Lady of Shallot by John William Waterhouse Throw Pillow
The Pre-Raphaelite oil painting Lady of Shallot by John William Waterhouse is based upon the poem of the same name by Alfred, Lord Tennyson. Condemned to a tower prison cell, the Lady could only weave what she saw through a mirror into a tapestry. One day, she saw Lancelot and the knights of Camelot riding by in her mirror and she dared to look directly out her window upon King Arthur’s Camelot. Escaping her curse, she floated down a river towards Camelot, where Lancelot and the knights found her dead body. Depicting the lady with her tapestry draped over the side of her river boat, the painting reflects the pre-Raphaelite emphasis on jewel-like colours, decorative patterns, medieval and early Renaissance compositional styles, and influences from the schools of Romanticism and Impressionism.

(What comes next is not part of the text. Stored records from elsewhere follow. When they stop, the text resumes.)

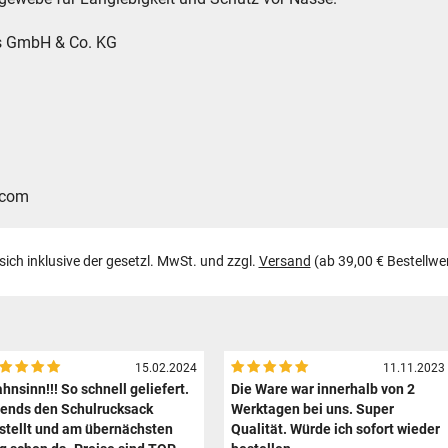
es GmbH & Co. KG
.com
 sich inklusive der gesetzl. MwSt. und zzgl.
Versand
(ab 39,00 € Bestellwe
15.02.2024
11.11.2023
hnsinn!!! So schnell geliefert.
Die Ware war innerhalb von 2
ends den Schulrucksack
Werktagen bei uns. Super
stellt und am übernächsten
Qualität. Würde ich sofort wieder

John William Waterhouse (1849 - 1917) was an English painter of the Pre-Raphaelite school of the late 19th century. After studying at the British Royal Academy of Art, Waterhouse painted classical scenes from ancient Greek mythology, gradually acquiring the stylistic traits of the Pre-Raphaelites as well as the painterly qualities of the French Impressionists. Though overshadowed by the more famous members of the Pre-Raphaelite Brotherhood, Waterhouse exhibited with great success and produced many paintings with themes of female figures from mythology and the legends of King Arthur.